Tutela del consumatore: le informazioni obbligatorie sul prodotto

Se da una parte è vero che prevedere un’informativa precisa e specifica per ogni prodotto offerto dalle vending machine risulta complicato, dall’altra il consumatore non può essere leso nel suo diritto a ricevere le informazioni adeguate.

Questa questione ha acquistato sempre più rilevanza nel dibattito odierno, tant’è che ci sono stati negli anni alcuni importanti interventi legislativi.

Approfondiremo il tema nel paragrafo seguente.

Come garantire la trasparenza dei prodotti commercializzati?

Il consumatore ha il diritto di conoscere preliminarmente all’acquisto, le informazioni sul cibo e le bevande? Sì: egli, come nel caso dei prodotti al supermercato o dal negoziante di fiducia, ha il diritto di leggere le etichette prima dell’acquisto.

Le vending machine più comuni offrono infatti due tipologie di prodotti:

  • Cibo e bevande preconfezionate (spuntini, lattine, bottigliette);
  • Bevande sfuse o espresse (caffè, tè, bevande espresse).

Mentre per la prima categoria non c’è una normativa specifica che imponga ai gestori di distributori automatici l’esibizione degli ingredienti di ciascun prodotto, per la seconda categoria invece è stato emanato il decreto legislativo 231/17.

Tuttavia, il diritto del consumatore a conoscere le informazioni sui prodotti è garantito anche per cibo e bevande preconfezionate, a cui si applicano le stesse regole previste per le bevande sfuse.

Il decreto legislativo 231/17 prevede che le informazioni relative agli ingredienti e soprattutto agli allergeni dei prodotti contenuti all’interno delle vending machine siano ben visibili al consumatore.

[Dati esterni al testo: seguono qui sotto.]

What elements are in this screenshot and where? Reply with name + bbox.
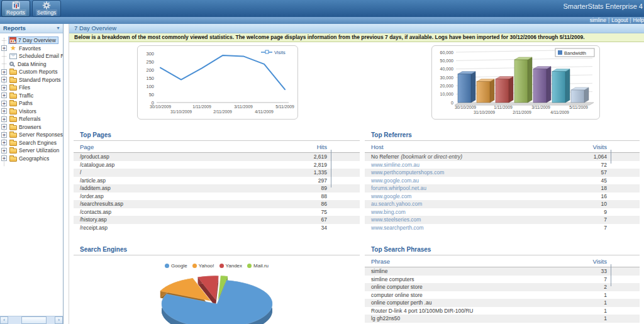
tree-item-body: Data Mining [8, 60, 48, 68]
row-link[interactable]: www.steelseries.com [371, 216, 575, 223]
svg-text:300: 300 [146, 51, 154, 57]
scroll-right-arrow-icon[interactable]: › [55, 316, 63, 324]
sidebar-item-label: Browsers [19, 124, 41, 130]
chevron-down-icon: ▼ [56, 24, 60, 33]
row-link[interactable]: www.google.com.au [371, 177, 575, 184]
table-row: /article.asp297 [74, 177, 360, 185]
sidebar-item-label: Scheduled Email Reports [19, 53, 63, 59]
expand-plus-icon[interactable]: + [1, 124, 7, 130]
visits-line-chart-panel: 05010015020025030030/10/200931/10/20091/… [137, 45, 298, 120]
expand-plus-icon[interactable]: + [1, 45, 7, 51]
sidebar-item-browsers[interactable]: +Browsers [0, 123, 63, 131]
tree-branch-line [1, 61, 7, 67]
sidebar-item-custom-reports[interactable]: +Custom Reports [0, 68, 63, 76]
svg-text:100: 100 [146, 84, 154, 89]
sidebar-item-referrals[interactable]: +Referrals [0, 115, 63, 123]
svg-text:60,000: 60,000 [440, 50, 454, 55]
expand-plus-icon[interactable]: + [1, 108, 7, 114]
data-mining-icon [9, 62, 14, 66]
table-row: lg gh22ns501 [365, 315, 640, 323]
sidebar-item-scheduled-email-reports[interactable]: Scheduled Email Reports [0, 52, 63, 60]
expand-plus-icon[interactable]: + [1, 69, 7, 75]
expand-plus-icon[interactable]: + [1, 92, 7, 98]
svg-text:250: 250 [146, 59, 154, 65]
visits-line-chart: 05010015020025030030/10/200931/10/20091/… [138, 46, 297, 119]
folder-icon [9, 117, 17, 122]
row-label: /receipt.asp [80, 225, 296, 231]
table-row: /1,335 [74, 169, 360, 177]
scrollbar-thumb[interactable] [21, 316, 47, 324]
sidebar-item-server-utilization[interactable]: +Server Utilization [0, 147, 63, 155]
svg-text:4/11/2009: 4/11/2009 [550, 110, 569, 115]
scroll-left-arrow-icon[interactable]: ‹ [0, 316, 8, 324]
row-value: 10 [575, 201, 607, 207]
svg-text:40,000: 40,000 [440, 67, 454, 71]
row-label: /article.asp [80, 177, 296, 184]
top-bar: Reports Settings SmarterStats Ente [0, 0, 644, 17]
gear-icon [42, 1, 52, 9]
row-link[interactable]: www.simline.com.au [371, 162, 575, 168]
legend-item: Yandex [219, 263, 243, 269]
sidebar-item-server-responses[interactable]: +Server Responses [0, 131, 63, 139]
expand-plus-icon[interactable]: + [1, 132, 7, 138]
expand-plus-icon[interactable]: + [1, 140, 7, 145]
sidebar-header[interactable]: Reports ▼ [0, 24, 63, 33]
sidebar-item-geographics[interactable]: +Geographics [0, 155, 63, 163]
calendar-report-icon [9, 37, 16, 43]
row-label: simline computers [371, 276, 575, 282]
sidebar-splitter[interactable] [64, 24, 69, 324]
expand-plus-icon[interactable]: + [1, 148, 7, 154]
row-link[interactable]: www.google.com [371, 193, 575, 199]
scrollbar-track[interactable] [8, 316, 55, 324]
value-bar [611, 150, 611, 164]
app-title: SmarterStats Enterprise 4 [563, 3, 643, 10]
svg-text:Visits: Visits [274, 50, 286, 55]
row-label: Router D-link 4 port 10/100Mb DIR-100/RU [371, 308, 575, 314]
row-value: 7 [575, 225, 607, 231]
expand-plus-icon[interactable]: + [1, 77, 7, 82]
row-value: 7 [575, 276, 607, 282]
table-row: www.searchperth.com7 [365, 224, 640, 232]
row-link[interactable]: forums.whirlpool.net.au [371, 185, 575, 191]
row-link[interactable]: au.search.yahoo.com [371, 201, 575, 207]
row-label-note: (bookmark or direct-entry) [401, 154, 462, 160]
email-report-icon [9, 53, 17, 59]
row-label: No Referrer(bookmark or direct-entry) [371, 154, 575, 160]
row-bar-cell [327, 174, 360, 187]
sidebar-item-7-day-overview[interactable]: 7 Day Overview [0, 36, 63, 45]
sidebar-item-files[interactable]: +Files [0, 84, 63, 92]
sidebar-item-traffic[interactable]: +Traffic [0, 92, 63, 100]
tree-item-body: 7 Day Overview [8, 36, 58, 44]
sidebar-item-data-mining[interactable]: Data Mining [0, 60, 63, 69]
username-link[interactable]: simline [590, 17, 606, 23]
sidebar-item-label: Favorites [19, 45, 41, 52]
expand-plus-icon[interactable]: + [1, 85, 7, 91]
expand-plus-icon[interactable]: + [1, 116, 7, 122]
main-tabs: Reports Settings [1, 0, 61, 17]
tree-item-body: Traffic [8, 92, 36, 99]
sidebar-item-search-engines[interactable]: +Search Engines [0, 139, 63, 147]
help-link[interactable]: Help [633, 17, 644, 23]
sidebar-item-label: Traffic [19, 92, 33, 99]
folder-icon [9, 94, 17, 99]
sidebar-item-favorites[interactable]: +Favorites [0, 45, 63, 53]
table-row: www.perthcomputershops.com57 [365, 169, 640, 177]
sidebar-item-paths[interactable]: +Paths [0, 99, 63, 108]
legend-item: Google [165, 263, 187, 269]
sidebar-horizontal-scrollbar[interactable]: ‹ › [0, 316, 63, 324]
tree-item-body: Server Utilization [8, 147, 62, 154]
row-link[interactable]: www.perthcomputershops.com [371, 169, 575, 176]
folder-icon [9, 148, 17, 154]
tab-settings[interactable]: Settings [32, 0, 61, 17]
sidebar-item-standard-reports[interactable]: +Standard Reports [0, 76, 63, 84]
row-link[interactable]: www.bing.com [371, 209, 575, 215]
tab-reports[interactable]: Reports [1, 0, 30, 17]
row-link[interactable]: www.searchperth.com [371, 225, 575, 231]
sidebar-item-visitors[interactable]: +Visitors [0, 108, 63, 116]
logout-link[interactable]: Logout [611, 17, 628, 23]
row-value: 1,335 [296, 169, 327, 176]
expand-plus-icon[interactable]: + [1, 101, 7, 106]
sidebar-tree: 7 Day Overview+FavoritesScheduled Email … [0, 34, 63, 315]
table-row: www.steelseries.com7 [365, 216, 640, 224]
expand-plus-icon[interactable]: + [1, 155, 7, 161]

Inoltre, le informazioni devono essere in lingua italiana.

Le informazioni obbligatorie che il consumatore deve conoscere prima dell’acquisto

La normativa richiede che il gestore dei distributori automatici predisponga un apposito cartello, o sezione digitale, applicato agli apparecchi, indicando informazioni come:

  • la denominazione dell’alimento;
  • l’elenco ingredienti;
  • modalità di conservazione;
  • data di scadenza;
  • la designazione «congelato» ed altre minori.

Pertanto, la legge tutela il consumatore nel momento della scelta, al fine di renderla più consapevole e libera possibile.

Chi è responsabile della mancata o incompleta informativa?

Chi è responsabile qualora il consumatore acquistasse un prodotto e sviluppasse successivamente all’assunzione, reazioni allergiche, per il fatto di non aver potuto leggerne gli ingredienti?

Nel caso in cui il consumatore sviluppasse reazioni allergiche successivamente all’assunzione di uno dei prodotti alimentari contenuti nel distributore automatico, per non essere stato adeguatamente informato, il gestore ne sarà responsabile.

Il D.lgs. 231/17 prevede infatti alcune puntuali sanzioni in caso di violazione delle norme sull’informativa.

Conclusione

I distributori automatici sono diventati una presenza costante nelle nostre vite, offrendo comodità e accesso rapido ai prodotti di cui abbiamo bisogno. La normativa che li regola è stata introdotta per garantire che i consumatori siano protetti e possano fare scelte informate e sicure.

Dall’igiene alimentare all’etichettatura chiara, dalla trasparenza dei prezzi alla tutela in caso di malfunzionamenti, la normativa sui distributori automatici offre un quadro di regole e diritti che favoriscono un’esperienza positiva per i consumatori.

È fondamentale conoscere i propri diritti e segnalare eventuali violazioni per contribuire a migliorare la qualità e l’affidabilità dei distributori automatici nel futuro.